Dataset records Start Marker

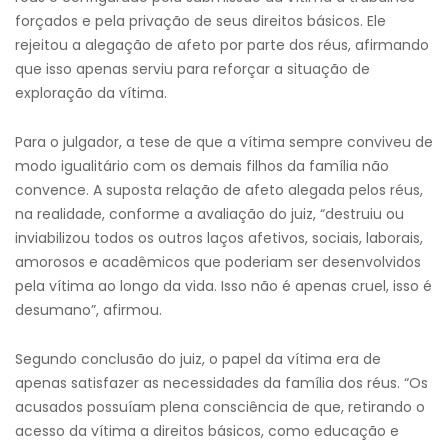
forçados e pela privação de seus direitos básicos. Ele
rejeitou a alegação de afeto por parte dos réus, afirmando
que isso apenas serviu para reforçar a situação de
exploração da vítima.
Para o julgador, a tese de que a vítima sempre conviveu de
modo igualitário com os demais filhos da família não
convence. A suposta relação de afeto alegada pelos réus,
na realidade, conforme a avaliação do juiz, “destruiu ou
inviabilizou todos os outros laços afetivos, sociais, laborais,
amorosos e acadêmicos que poderiam ser desenvolvidos
pela vítima ao longo da vida. Isso não é apenas cruel, isso é
desumano”, afirmou.
Segundo conclusão do juiz, o papel da vítima era de
apenas satisfazer as necessidades da família dos réus. “Os
acusados possuíam plena consciência de que, retirando o
acesso da vítima a direitos básicos, como educação e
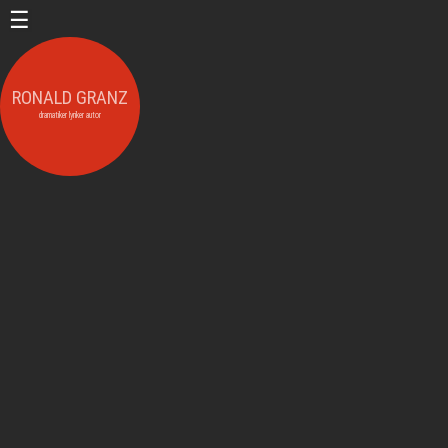
RONALD GRANZ
dramatiker lyriker autor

Dataset records End Marker

*Task details*: For the string "básicos", filter the data and copy out each line where it occurs.

*Solution to the exercise*:
forçados e pela privação de seus direitos básicos. Ele
acesso da vítima a direitos básicos, como educação e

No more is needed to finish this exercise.